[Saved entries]
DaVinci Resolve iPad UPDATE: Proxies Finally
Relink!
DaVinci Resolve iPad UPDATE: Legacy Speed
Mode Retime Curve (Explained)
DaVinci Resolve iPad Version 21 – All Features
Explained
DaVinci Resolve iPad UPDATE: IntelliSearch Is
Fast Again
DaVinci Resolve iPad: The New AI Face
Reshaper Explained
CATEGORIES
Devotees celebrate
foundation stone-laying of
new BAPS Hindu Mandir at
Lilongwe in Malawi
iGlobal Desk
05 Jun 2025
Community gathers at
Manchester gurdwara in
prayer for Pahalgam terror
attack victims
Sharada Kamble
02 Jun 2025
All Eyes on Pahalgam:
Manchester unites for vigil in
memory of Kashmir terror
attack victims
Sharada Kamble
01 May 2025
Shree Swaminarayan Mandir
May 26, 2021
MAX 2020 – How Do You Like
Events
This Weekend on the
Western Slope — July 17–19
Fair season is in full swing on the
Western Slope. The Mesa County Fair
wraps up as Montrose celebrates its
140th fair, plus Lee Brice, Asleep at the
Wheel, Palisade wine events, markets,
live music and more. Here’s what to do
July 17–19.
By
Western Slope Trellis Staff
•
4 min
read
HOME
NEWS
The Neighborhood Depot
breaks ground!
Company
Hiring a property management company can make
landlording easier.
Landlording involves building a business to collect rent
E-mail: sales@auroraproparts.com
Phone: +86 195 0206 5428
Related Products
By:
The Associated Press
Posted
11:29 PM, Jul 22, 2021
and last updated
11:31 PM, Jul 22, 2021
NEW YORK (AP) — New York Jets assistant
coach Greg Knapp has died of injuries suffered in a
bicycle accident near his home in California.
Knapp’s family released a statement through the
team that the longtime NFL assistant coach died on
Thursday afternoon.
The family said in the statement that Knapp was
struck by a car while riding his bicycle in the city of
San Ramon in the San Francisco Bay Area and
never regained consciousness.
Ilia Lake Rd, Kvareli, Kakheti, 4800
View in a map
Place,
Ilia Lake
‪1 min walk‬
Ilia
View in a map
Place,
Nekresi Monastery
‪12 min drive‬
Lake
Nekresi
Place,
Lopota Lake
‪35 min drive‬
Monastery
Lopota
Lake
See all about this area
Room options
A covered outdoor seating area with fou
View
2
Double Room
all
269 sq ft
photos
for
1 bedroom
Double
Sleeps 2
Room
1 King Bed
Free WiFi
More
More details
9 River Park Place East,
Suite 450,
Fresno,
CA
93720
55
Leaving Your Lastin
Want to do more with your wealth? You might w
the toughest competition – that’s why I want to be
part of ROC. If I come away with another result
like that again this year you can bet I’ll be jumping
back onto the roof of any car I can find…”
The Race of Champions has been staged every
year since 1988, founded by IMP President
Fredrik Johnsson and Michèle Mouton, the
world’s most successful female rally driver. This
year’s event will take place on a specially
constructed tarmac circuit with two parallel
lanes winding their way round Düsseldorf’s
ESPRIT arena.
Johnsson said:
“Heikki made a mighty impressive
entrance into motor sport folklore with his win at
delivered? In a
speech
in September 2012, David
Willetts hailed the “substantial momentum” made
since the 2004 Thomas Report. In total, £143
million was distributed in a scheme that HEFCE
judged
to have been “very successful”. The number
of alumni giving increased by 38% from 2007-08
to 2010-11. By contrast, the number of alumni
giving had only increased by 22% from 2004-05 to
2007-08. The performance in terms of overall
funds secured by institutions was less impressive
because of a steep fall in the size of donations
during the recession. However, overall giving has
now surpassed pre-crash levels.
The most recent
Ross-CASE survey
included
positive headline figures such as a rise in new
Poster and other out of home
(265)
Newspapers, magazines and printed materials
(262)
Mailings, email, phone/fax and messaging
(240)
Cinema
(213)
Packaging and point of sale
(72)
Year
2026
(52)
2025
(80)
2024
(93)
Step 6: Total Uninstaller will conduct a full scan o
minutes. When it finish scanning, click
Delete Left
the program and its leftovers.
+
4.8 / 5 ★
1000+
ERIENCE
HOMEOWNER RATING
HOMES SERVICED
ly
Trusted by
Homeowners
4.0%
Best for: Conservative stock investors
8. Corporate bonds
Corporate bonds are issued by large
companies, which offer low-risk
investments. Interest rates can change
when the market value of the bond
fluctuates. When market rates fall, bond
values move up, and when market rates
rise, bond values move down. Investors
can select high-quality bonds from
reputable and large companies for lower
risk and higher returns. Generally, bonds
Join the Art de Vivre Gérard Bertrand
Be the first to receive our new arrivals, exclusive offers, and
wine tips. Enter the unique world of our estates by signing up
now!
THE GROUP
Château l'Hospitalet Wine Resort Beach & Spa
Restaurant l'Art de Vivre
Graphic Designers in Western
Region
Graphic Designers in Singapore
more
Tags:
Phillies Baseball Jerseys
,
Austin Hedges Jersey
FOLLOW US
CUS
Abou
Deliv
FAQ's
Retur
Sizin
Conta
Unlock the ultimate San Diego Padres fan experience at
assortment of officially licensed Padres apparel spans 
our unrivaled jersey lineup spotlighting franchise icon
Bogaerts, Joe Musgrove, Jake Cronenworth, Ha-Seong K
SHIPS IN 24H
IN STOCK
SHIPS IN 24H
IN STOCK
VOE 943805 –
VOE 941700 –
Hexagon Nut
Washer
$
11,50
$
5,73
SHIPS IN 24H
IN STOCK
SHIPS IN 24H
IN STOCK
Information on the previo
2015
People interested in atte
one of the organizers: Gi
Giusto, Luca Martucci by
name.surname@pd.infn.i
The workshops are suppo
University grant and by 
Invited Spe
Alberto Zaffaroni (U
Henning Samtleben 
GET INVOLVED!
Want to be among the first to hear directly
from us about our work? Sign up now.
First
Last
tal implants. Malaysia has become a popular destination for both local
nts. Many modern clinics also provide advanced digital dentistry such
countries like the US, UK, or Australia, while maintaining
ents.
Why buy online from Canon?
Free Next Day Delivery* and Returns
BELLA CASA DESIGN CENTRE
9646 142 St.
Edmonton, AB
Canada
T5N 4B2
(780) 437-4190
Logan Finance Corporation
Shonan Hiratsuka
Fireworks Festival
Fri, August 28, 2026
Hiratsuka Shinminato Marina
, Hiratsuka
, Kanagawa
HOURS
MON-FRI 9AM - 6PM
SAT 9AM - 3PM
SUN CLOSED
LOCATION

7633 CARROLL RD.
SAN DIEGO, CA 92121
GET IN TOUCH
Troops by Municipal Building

# [Action item]
Going down from the first line of the entries above, restate each line word for word until the line holding "new BAPS Hindu Mandir at" is done.

# [Solution to this exercise]
DaVinci Resolve iPad UPDATE: Proxies Finally
Relink!
DaVinci Resolve iPad UPDATE: Legacy Speed
Mode Retime Curve (Explained)
DaVinci Resolve iPad Version 21 – All Features
Explained
DaVinci Resolve iPad UPDATE: IntelliSearch Is
Fast Again
DaVinci Resolve iPad: The New AI Face
Reshaper Explained
CATEGORIES
Devotees celebrate
foundation stone-laying of
new BAPS Hindu Mandir at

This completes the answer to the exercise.